*INSTRUCTIONS TO FOLLOW*.
Hunt through the entries for the word "School" and copy each line in which it appears.

*DATA SHOWN*.
○ ○ ○
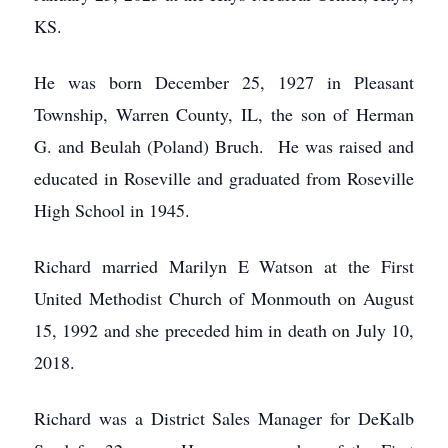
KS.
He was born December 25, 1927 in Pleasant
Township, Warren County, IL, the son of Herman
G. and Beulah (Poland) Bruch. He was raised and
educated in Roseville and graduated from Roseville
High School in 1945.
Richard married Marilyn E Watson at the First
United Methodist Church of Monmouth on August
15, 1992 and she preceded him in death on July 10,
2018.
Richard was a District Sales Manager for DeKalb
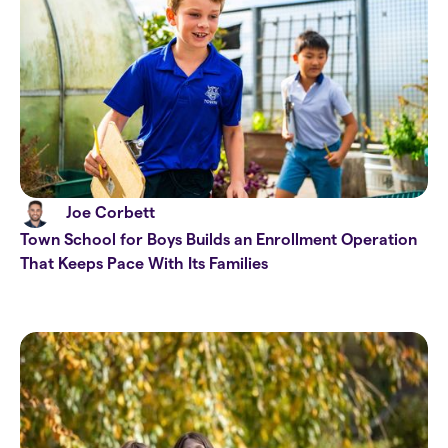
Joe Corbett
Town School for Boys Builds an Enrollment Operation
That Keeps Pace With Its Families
○ ○ ○
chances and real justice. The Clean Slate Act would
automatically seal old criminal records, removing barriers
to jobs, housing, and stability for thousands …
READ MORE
○ ○ ○
*REPLY*.
High School in 1945.
Town School for Boys Builds an Enrollment Operation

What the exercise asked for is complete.